The third information flow involved a communication sent by human resources that indicated the employee was not complying with the employer’s policies, that the OHS had given the employee notice of his requirements and the reason why the employee was not in compliance. The information was contained in a letter copied to:
- the local union president
- the employee’s immediate supervisor
- the employer’s director of disability management
- the employer’s director of operations
- the nurse who ran the employer’s OHS
- the employer’s site production manager
- the manager of the employee’s department
The OIPC held that the employee’s direct supervisor and the individuals responsible for administering the employer’s short term disability program had a need to know information about the ongoing employment-related dispute, but that the other members of management copied on the letter only needed to know that the employee was not yet eligible to return to work and should not be on-site.
This report provides some useful (and in my view fair) guidance to employers on the proper scope of some of the information flows that are necessary to the management of employee medical issues. I’m most interested in the OIPC’s treatment of the first information flow because it identifies the importance of clarifying the purposes for and conditions on employer-sponsored medical services.
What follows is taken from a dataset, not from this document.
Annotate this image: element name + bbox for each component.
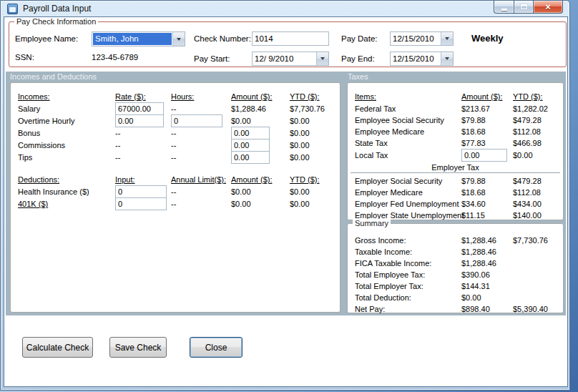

This case is about the subtle difference between visiting an employer-sponsored care provider under an absolute condition of confidentiality and a limited disclosure condition. It is reminiscent of the similar problem that arises when an OHS department provides care (for employees’ benefit) and assesses employees (for an employer’s benefit). Whenever an employer-sponsored care provider wears more than one hat, it’s important to let employees know which hat it is wearing in each and every engagement.
Investigation Report P2008-IR-003 (10 April 2008, Alberta OIPC).
On January 31, Arbitrator Devlin upheld a grievance which claimed an improper denial of short-term disability benefits and awarded $5,000 for the manner in which the employer (together with its third-party adjudicator) denied the benefit.
The main problem with the benefits decision was that it relied on a finding that the grievor was not eligible because her condition (an episode of siutational depression) was caused by her husband’s terminal illness. The grievor gave this information to the employer in an informal telephone conversation at the start of her absence, and the employer forwarded it to the adjudicator in an “employee profile” form. Ms. Devlin found the underlying reason for the grievor’s absence was not a relevant factor in the claim, which was otherwise justified. She held that there was evidence the improper denial caused the grievor additional stress and awarded $5,000 in damages.
Hamilton Health Sciences and Ontario Nurses Association (Re),  O.L.A.A. No. 103 (Devlin).